The Rickettsiales-like prokaryote and causative agent of Withering Syndrome (WS)—Candidatus Xenohaliotis californiensis (Ca. Xc)—decimated black abalone populations along the Pacific coast of North America. White abalone—Haliotis sorenseni—are also susceptible to WS and have become nearly extinct in the wild due to overfishing in the 1970s. Candidatus Xenohaliotis californiensis proliferates within epithelial cells of the abalone gastrointestinal tract and causes clinical signs of starvation. In 2012, evidence of a putative bacteriophage associated with Ca. Xc in red abalone—Haliotis rufescens—was described. Recently, histologic examination of animals with Ca. Xc infection in California abalone populations universally appear to have the phage-containing inclusions. In this study, we investigated the current virulence of Ca. Xc in red abalone and white abalone at different environmental temperatures. Using a comparative experimental design, we observed differences over time between the two abalone species in mortality, body condition, and bacterial load by quantitative real time PCR (qPCR).
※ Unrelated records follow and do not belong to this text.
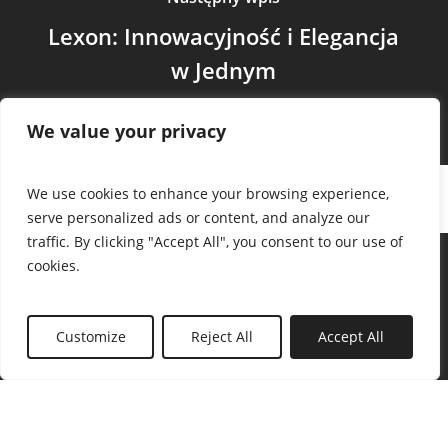
Lexon: Innowacyjność i Elegancja
w Jednym
We value your privacy
We use cookies to enhance your browsing experience,
serve personalized ads or content, and analyze our
traffic. By clicking "Accept All", you consent to our use of
cookies.
Customize
Reject All
Accept All
© 2026 Awanti.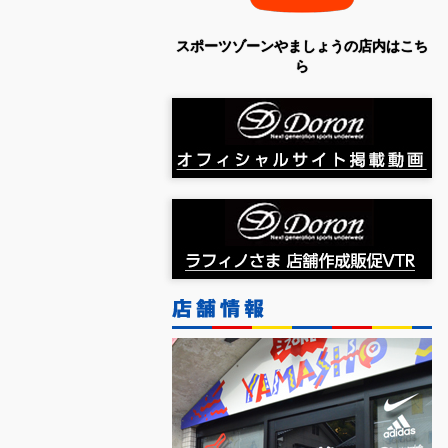
スポーツゾーンやましょうの店内はこち
ら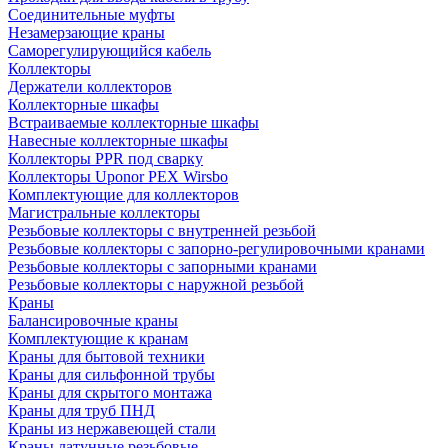
Соединительные муфты
Незамерзающие краны
Саморегулирующийся кабель
Коллекторы
Держатели коллекторов
Коллекторные шкафы
Встраиваемые коллекторные шкафы
Навесные коллекторные шкафы
Коллекторы PPR под сварку
Коллекторы Uponor PEX Wirsbo
Комплектующие для коллекторов
Магистральные коллекторы
Резьбовые коллекторы с внутренней резьбой
Резьбовые коллекторы с запорно-регулировочными кранами
Резьбовые коллекторы с запорными кранами
Резьбовые коллекторы с наружной резьбой
Краны
Балансировочные краны
Комплектующие к кранам
Краны для бытовой техники
Краны для сильфонной трубы
Краны для скрытого монтажа
Краны для труб ПНД
Краны из нержавеющей стали
Краны латунные резьбовые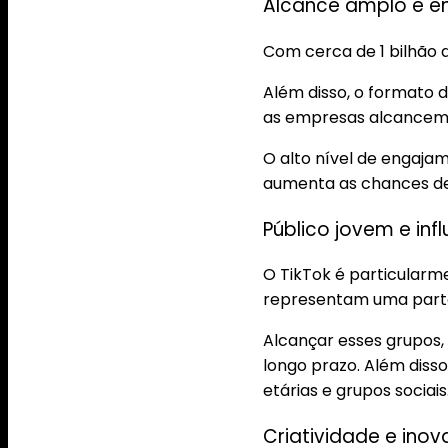
Alcance amplo e e
Com cerca de 1 bilhão d
Além disso, o formato 
as empresas alcancem
O alto nível de engajam
aumenta as chances de
Público jovem e inf
O TikTok é particularm
representam uma parte 
Alcançar esses grupos, 
longo prazo. Além disso
etárias e grupos sociais
Criatividade e ino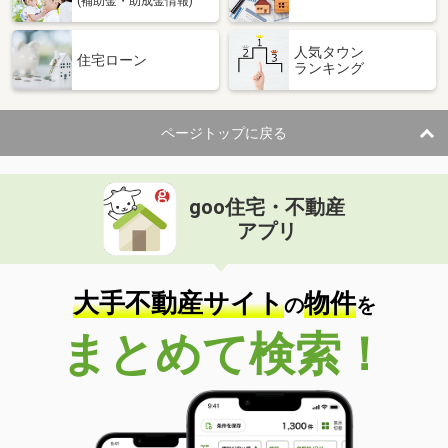
(補助金・助成金情報)
人気タウン
住宅ローン
ランキング
ページトップに戻る
goo住宅・不動産
アプリ
大手不動産サイト
物件
の
を
まとめて検索！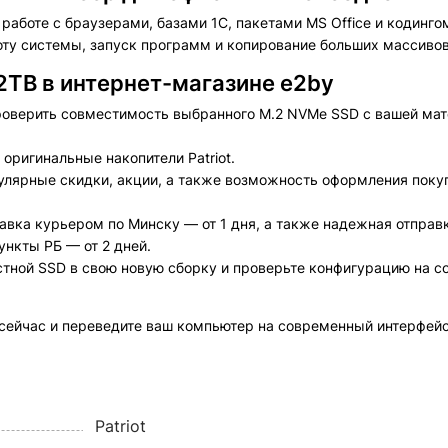
аботе с браузерами, базами 1С, пакетами MS Office и кодинго
ту системы, запуск программ и копирование больших массиво
 2TB в интернет-магазине e2by
оверить совместимость выбранного M.2 NVMe SSD с вашей мат
оригинальные накопители Patriot.
лярные скидки, акции, а также возможность оформления покуп
вка курьером по Минску — от 1 дня, а также надежная отправк
ункты РБ — от 2 дней.
остной SSD в свою новую сборку и проверьте конфигурацию на с
 сейчас и переведите ваш компьютер на современный интерфей
Patriot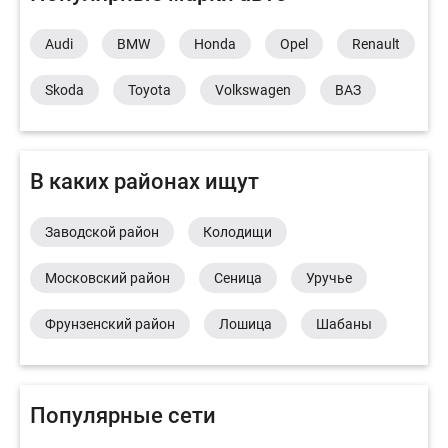
Audi
BMW
Honda
Opel
Renault
Skoda
Toyota
Volkswagen
ВАЗ
В каких районах ищут
Заводской район
Колодищи
Московский район
Сеница
Уручье
Фрунзенский район
Лошица
Шабаны
Популярные сети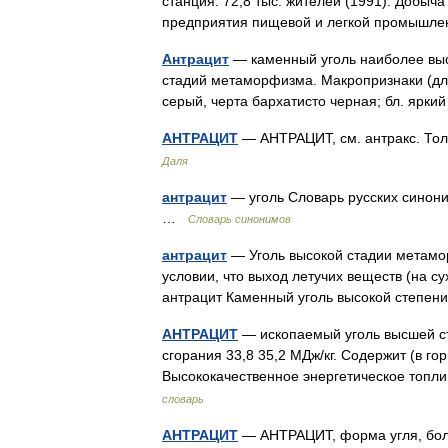
станция. 72,8 тыс. жителей (1991). Добыч
предприятия пищевой и легкой промышл
Антрацит
— каменный уголь наиболее высо
стадий метаморфизма. Макропризнаки (для
серый, черта бархатисто черная; бл. яр
АНТРАЦИТ
— АНТРАЦИТ, см. антракс. Тол
Даля
антрацит
— уголь Словарь русских синоним
…
Словарь синонимов
антрацит
— Уголь высокой стадии метамо
условии, что выход летучих веществ (на с
антрацит Каменный уголь высокой степ
АНТРАЦИТ
— ископаемый уголь высшей ст
сгорания 33,8 35,2 МДж/кг. Содержит (в го
Высококачественное энергетическое топл
словарь
АНТРАЦИТ
— АНТРАЦИТ, форма угля, боле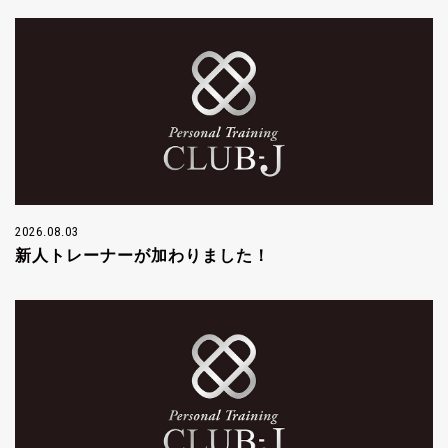
2026.08.03
新人トレーナーが加わりました！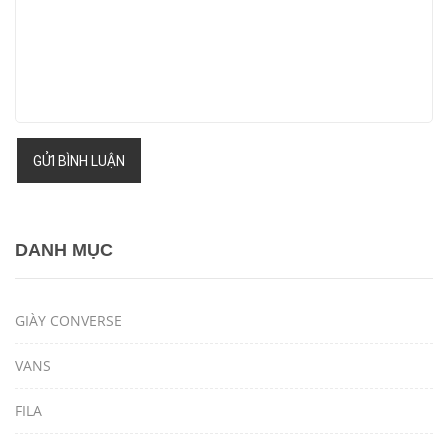
GỬI BÌNH LUẬN
DANH MỤC
GIÀY CONVERSE
VANS
FILA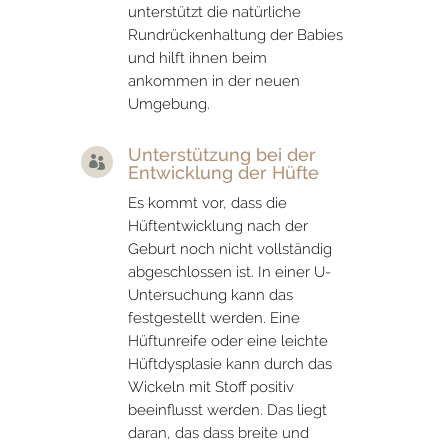
unterstützt die natürliche
Rundrückenhaltung der Babies
und hilft ihnen beim
ankommen in der neuen
Umgebung.
Unterstützung bei der

Entwicklung der Hüfte
Es kommt vor, dass die
Hüftentwicklung nach der
Geburt noch nicht vollständig
abgeschlossen ist. In einer U-
Untersuchung kann das
festgestellt werden. Eine
Hüftunreife oder eine leichte
Hüftdysplasie kann durch das
Wickeln mit Stoff positiv
beeinflusst werden. Das liegt
daran, das dass breite und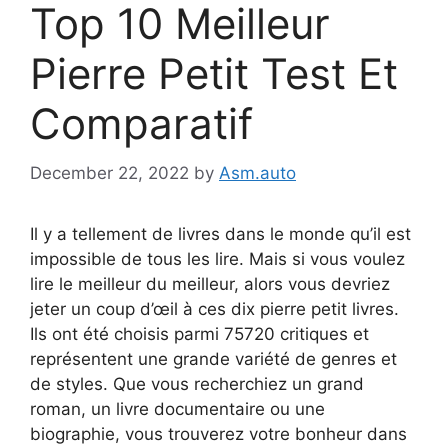
Top 10 Meilleur
Pierre Petit Test Et
Comparatif
December 22, 2022
by
Asm.auto
Il y a tellement de livres dans le monde qu’il est
impossible de tous les lire. Mais si vous voulez
lire le meilleur du meilleur, alors vous devriez
jeter un coup d’œil à ces dix pierre petit livres.
Ils ont été choisis parmi 75720 critiques et
représentent une grande variété de genres et
de styles. Que vous recherchiez un grand
roman, un livre documentaire ou une
biographie, vous trouverez votre bonheur dans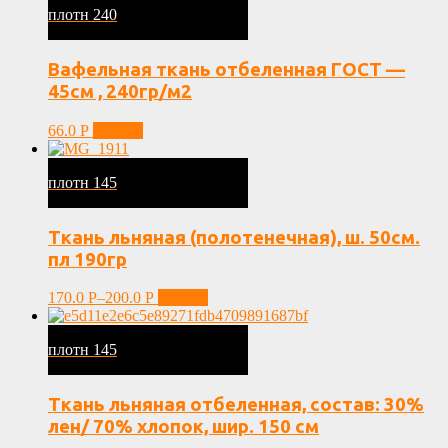
плотн 240
Вафельная ткань отбеленная ГОСТ —
45см , 240гр/м2
66.0
Р
Купить
плотн 145
Ткань льняная (полотенечная), ш. 50см.
пл 190гр
170.0
Р
–
200.0
Р
Купить
плотн 145
Ткань льняная отбеленная, состав: 30%
лен/ 70% хлопок, шир. 150 см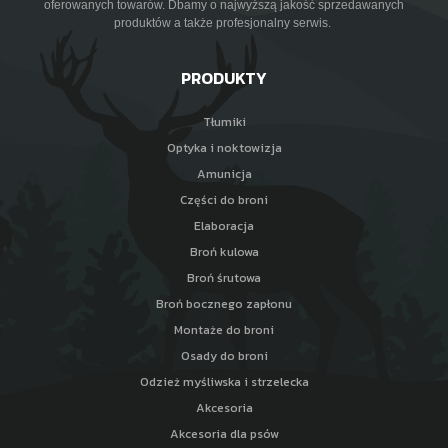
oferowanych towarów. Dbamy o najwyższą jakość sprzedawanych
produktów a także profesjonalny serwis.
PRODUKTY
Tłumiki
Optyka i noktowizja
Amunicja
Części do broni
Elaboracja
Broń kulowa
Broń śrutowa
Broń bocznego zapłonu
Montaże do broni
Osady do broni
Odzież myśliwska i strzelecka
Akcesoria
Akcesoria dla psów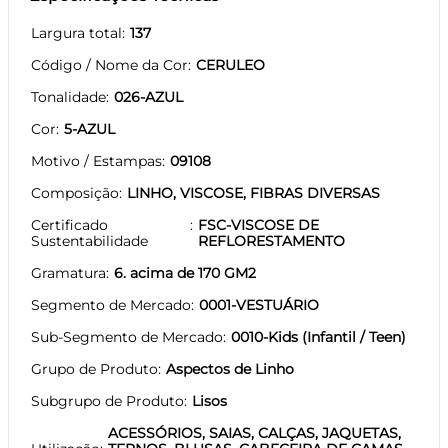
Largura total
137
Código / Nome da Cor
CERULEO
Tonalidade
026-AZUL
Cor
5-AZUL
Motivo / Estampas
09108
Composição
LINHO, VISCOSE, FIBRAS DIVERSAS
Certificado
FSC-VISCOSE DE
Sustentabilidade
REFLORESTAMENTO
Gramatura
6. acima de 170 GM2
Segmento de Mercado
0001-VESTUÁRIO
Sub-Segmento de Mercado
0010-Kids (Infantil / Teen)
Grupo de Produto
Aspectos de Linho
Subgrupo de Produto
Lisos
ACESSÓRIOS, SAIAS, CALÇAS, JAQUETAS,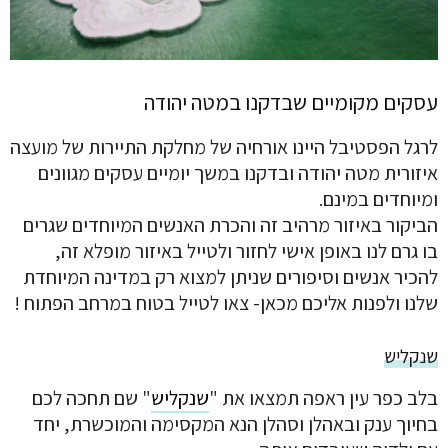
עסקים מקומיים שבדקנו במטה יהודה
לרגל הפסטיבל היינו אורחיה של מחלקת התיירות של מועצה
איזורית מטה יהודה ובדקנו במשך יומיים עסקים מגוונים
ומיוחדים במינם.
הביקור באיזור מרהיב זה והכרת האנשים המיוחדים שגרים
בו גרם לנו באופן אישי לחזור ולטייל באיזור מופלא זה,
להכיר אנשים וסיפורים שניתן למצוא רק במדינה המיוחדת
שלנו ולפנות אליכם מכאן- צאו לטייל בטוח במרחב הפתוח !
שנקליש
בלב כפר עין ראפה תמצאו את "
שנקליש
" שם תחכה לכם
בחיוך ענק ובאהלן וסהלן הנא המקסימה והמוכשרת, יחד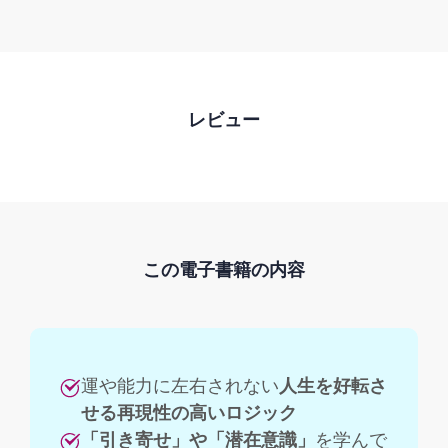
レビュー
この電子書籍の内容
運や能力に左右されない
人生を好転さ
せる再現性の高いロジック
「引き寄せ」や「潜在意識」
を学んで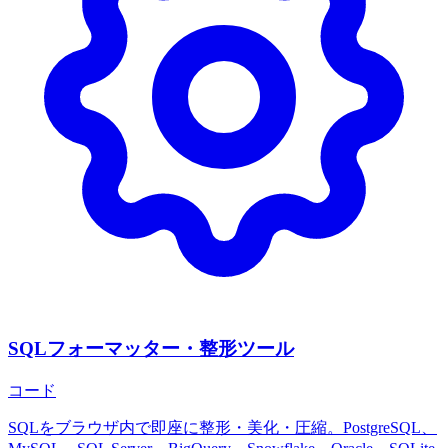
SQLフォーマッター・整形ツール
コード
SQLをブラウザ内で即座に整形・美化・圧縮。PostgreSQL、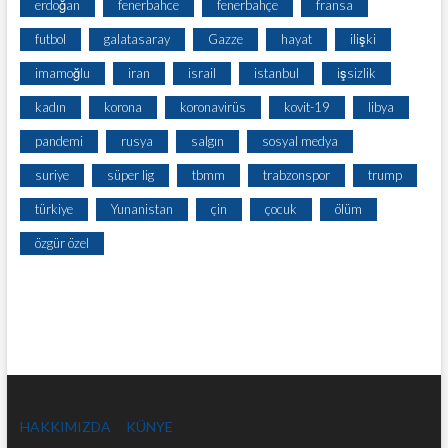
erdoğan
fenerbahce
fenerbahçe
fransa
futbol
galatasaray
Gazze
hayat
ilişki
imamoğlu
iran
israil
istanbul
işsizlik
kadın
korona
koronavirüs
kovit-19
libya
pandemi
rusya
salgın
sosyal medya
suriye
süper lig
tbmm
trabzonspor
trump
türkiye
Yunanistan
çin
çocuk
ölüm
özgür özel
HAKKIMIZDA
KÜNYE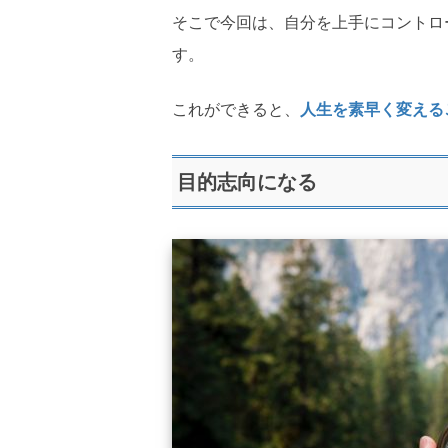
そこで今回は、自分を上手にコントロ
す。
これができると、
人生を素早く変える
目的志向になる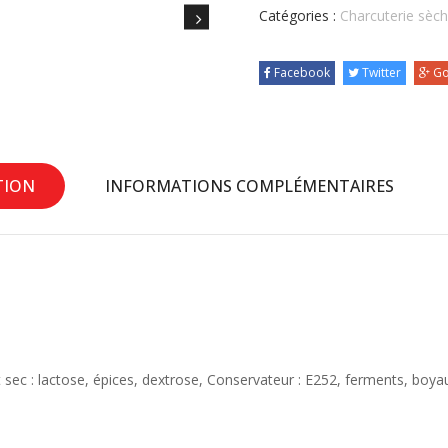
Catégories :
Charcuterie sèc
Facebook
Twitter
Go
TION
INFORMATIONS COMPLÉMENTAIRES
t sec : lactose, épices, dextrose,
Conservateur : E252,
ferments, boyau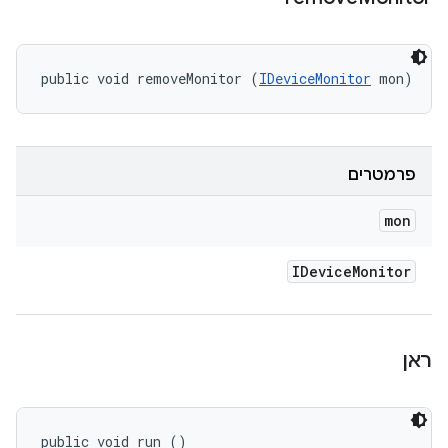
public void removeMonitor (
IDeviceMonitor
 mon)
פרמטרים
mon
IDevice
Monitor
ראן
public void run ()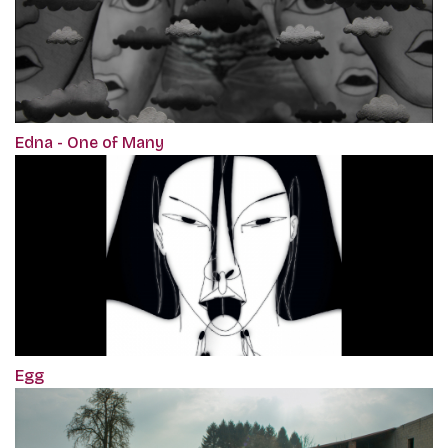
Edna - One of Many
Egg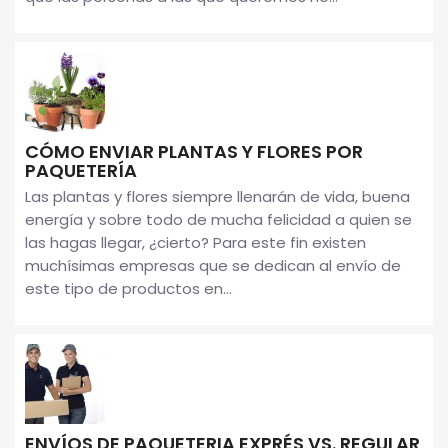
CÓMO ENVIAR PLANTAS Y FLORES POR
PAQUETERÍA
Las plantas y flores siempre llenarán de vida, buena
energía y sobre todo de mucha felicidad a quien se
las hagas llegar, ¿cierto? Para este fin existen
muchísimas empresas que se dedican al envío de
este tipo de productos en...
ENVÍOS DE PAQUETERIA EXPRÉS VS. REGULAR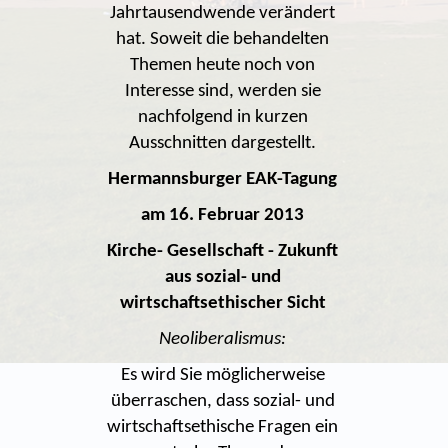
Jahrtausendwende verändert
hat. Soweit die behandelten
Themen heute noch von
Interesse sind, werden sie
nachfolgend in kurzen
Ausschnitten dargestellt.
Hermannsburger EAK-Tagung
am 16. Februar 2013
Kirche- Gesellschaft - Zukunft
aus sozial- und
wirtschaftsethischer Sicht
Neoliberalismus:
Es wird Sie möglicherweise
überraschen, dass sozial- und
wirtschaftsethische Fragen ein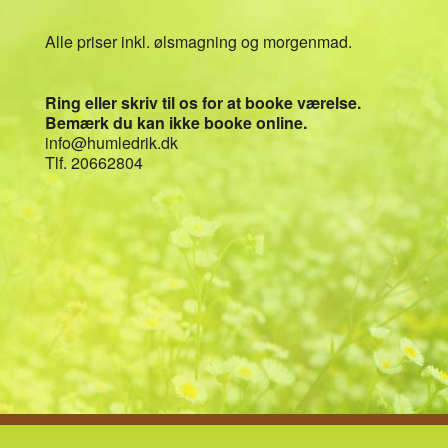
Alle priser inkl. ølsmagning og morgenmad.
Ring eller skriv til os for at booke værelse.
Bemærk du kan ikke booke online.
info@humledrik.dk
Tlf. 20662804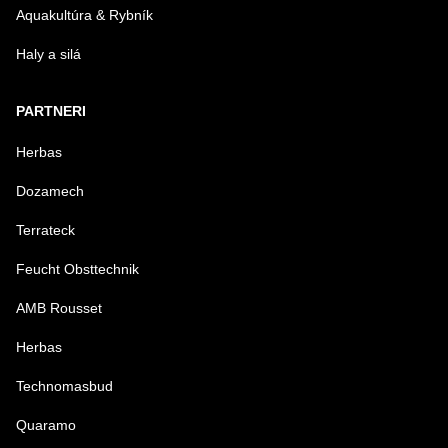
Aquakultúra & Rybník
Haly a silá
PARTNERI
Herbas
Dozamech
Terrateck
Feucht Obsttechnik
AMB Rousset
Herbas
Technomasbud
Quaramo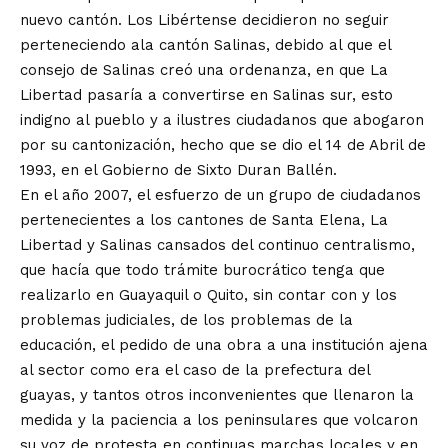
nuevo cantón. Los Libértense decidieron no seguir
perteneciendo ala cantón Salinas, debido al que el
consejo de Salinas creó una ordenanza, en que La
Libertad pasaría a convertirse en Salinas sur, esto
indigno al pueblo y a ilustres ciudadanos que abogaron
por su cantonización, hecho que se dio el 14 de Abril de
1993, en el Gobierno de Sixto Duran Ballén.
En el año 2007, el esfuerzo de un grupo de ciudadanos
pertenecientes a los cantones de Santa Elena, La
Libertad y Salinas cansados del continuo centralismo,
que hacía que todo trámite burocrático tenga que
realizarlo en Guayaquil o Quito, sin contar con y los
problemas judiciales, de los problemas de la
educación, el pedido de una obra a una institución ajena
al sector como era el caso de la prefectura del
guayas, y tantos otros inconvenientes que llenaron la
medida y la paciencia a los peninsulares que volcaron
su voz de protesta en continuas marchas locales y en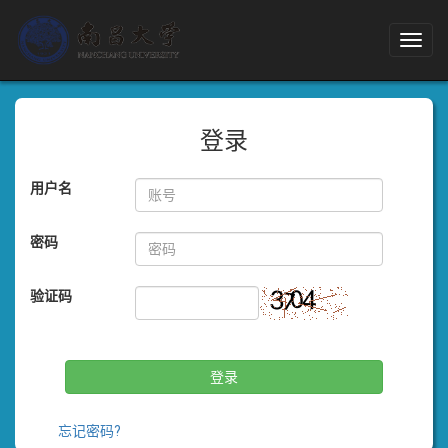
Toggl
navig
登录
用户名
密码
验证码
登录
忘记密码?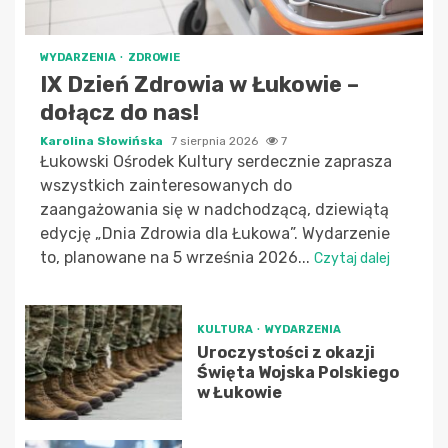
WYDARZENIA
ZDROWIE
IX Dzień Zdrowia w Łukowie –
dołącz do nas!
Karolina Słowińska
7 sierpnia 2026
7
Łukowski Ośrodek Kultury serdecznie zaprasza
wszystkich zainteresowanych do
zaangażowania się w nadchodzącą, dziewiątą
edycję „Dnia Zdrowia dla Łukowa”. Wydarzenie
to, planowane na 5 września 2026...
Czytaj dalej
KULTURA
WYDARZENIA
Uroczystości z okazji
Święta Wojska Polskiego
w Łukowie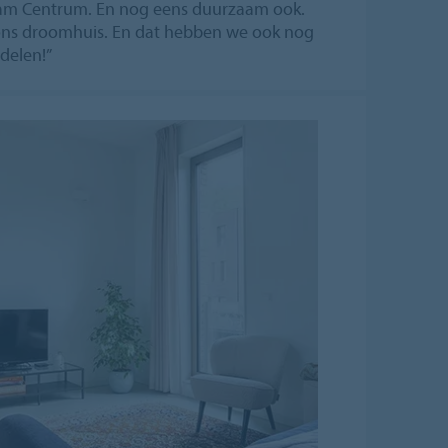
dam Centrum. En nog eens duurzaam ook.
t ons droomhuis. En dat hebben we ook nog
delen!”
By day 251, all white abalone exposed to the current variant of Ca. Xc held in the warm water (18.5 °C) treatment died, while red abalone exposed to the same conditions had a mortality rate of only 10%, despite a relatively heavy bacterial burden as determined by qPCR of posterior esophagus tissue and histological assessment at the termination of the experiment. These data support the current status of Ca. Xc as less virulent in red abalone, and may provide correlative evidence of a protective phage interaction. However, white abalone appear to remain highly susceptible to this disease. These findings have important implications for implementation of a white abalone recovery program, particularly with respect to the thermal regimes of locations where captively-reared individuals will be outplanted.